I am looking for some help on a performance issue ...
# general
s
I am looking for some help on a performance issue i am having with pants 2.0.0. I have what I believe is a unique setup with one of our application servers that we build and run with pants. This specific server spawns other pants processes from within itself. With pants v1 we were able to run multiple 
pants run
  commands from within a single 
pants run
  process without issue. With the v2 engine we are CPU and memory bound and the native OS will start killing random processes (as expected) when we reach the ceiling. A little background on how this server works:
Copy code
application server: main application process running with ./pants run
child server: Receives a request to start a "task" or series of "tasks" = multiple ./pants run sub-processes executed in parallel. These subprocesses then exit gracefully after they are completed.
The way this works, we can receive sub process commands to execute dozens of 
pants run
 “task” commands at a single time.
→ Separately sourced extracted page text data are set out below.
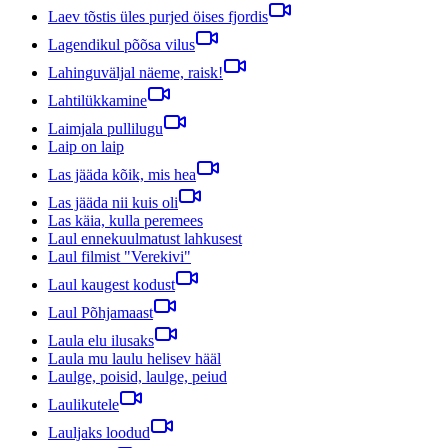
Laev tõstis üles purjed öises fjordis
Lagendikul põõsa vilus
Lahinguväljal näeme, raisk!
Lahtilükkamine
Laimjala pullilugu
Laip on laip
Las jääda kõik, mis hea
Las jääda nii kuis oli
Las käia, kulla peremees
Laul ennekuulmatust lahkusest
Laul filmist "Verekivi"
Laul kaugest kodust
Laul Põhjamaast
Laula elu ilusaks
Laula mu laulu helisev hääl
Laulge, poisid, laulge, peiud
Laulikutele
Lauljaks loodud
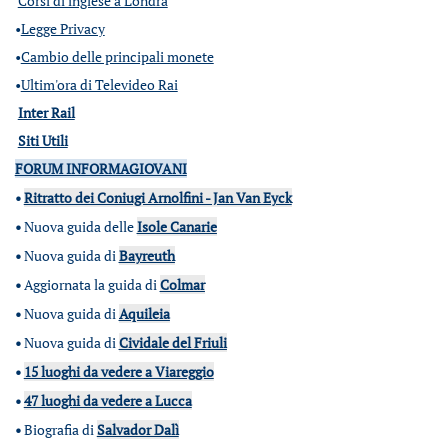
Corsi di inglese a Londra
•
Legge Privacy
•
Cambio delle principali monete
•
Ultim'ora di Televideo Rai
Inter Rail
Siti Utili
FORUM INFORMAGIOVANI
•
Ritratto dei Coniugi Arnolfini - Jan Van Eyck
•
Nuova guida delle
Isole Canarie
•
Nuova guida di
Bayreuth
•
Aggiornata la guida di
Colmar
•
Nuova guida di
Aquileia
•
Nuova guida di
Cividale del Friuli
•
15 luoghi da vedere a Viareggio
•
47 luoghi da vedere a Lucca
•
Biografia di
Salvador Dalì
Some things I have tried that do not have effect on performance: 1. pantsd on or off 2. Concurrency limits set in global pants options I am looking for some guidance here as we have tried everything that comes to mind without changing how this application runs. (That is out of our scope at this time as the main concern here is getting to pants 2.0.0) We are currently on pants 1.30.
w
interesting
so the constraint is basically “how much total memory does each pants instance use”?
s
that and CPU. with pantsd off our execution of tasks goes further … but still hits the ceiling
w
yea.
so… two things i can think of:
1)
./pants run
should be roughly equivalent to
./pants package && dist/app.pex
… but the latter exits before running the application, which would free resources sooner
2) we’re getting much, much closer to https://github.com/pantsbuild/pants/issues/7654 , which would allow multiple concurrent runs with a single instance of pantsd, which would significantly reduce memory/cpu usage here since they’d share work. but it is very unlikely to be backported to `2.0.x`… it will likely first be available in
2.2.x
s
few comments: 1. we tried this but still used the old binary goal - same issue because so many ./pants binary commands are running in parallel it hits the ceiling. Is there a difference in the package goal vs binary other than the syntax? 2. This would maybe help with things… Do you have a timeline on this so we could test it out? I am curious why we are seeing such a performance degradation with v2 engine vs v1 when executing this same flow.
w
Is there a difference in the package goal vs binary other than the syntax?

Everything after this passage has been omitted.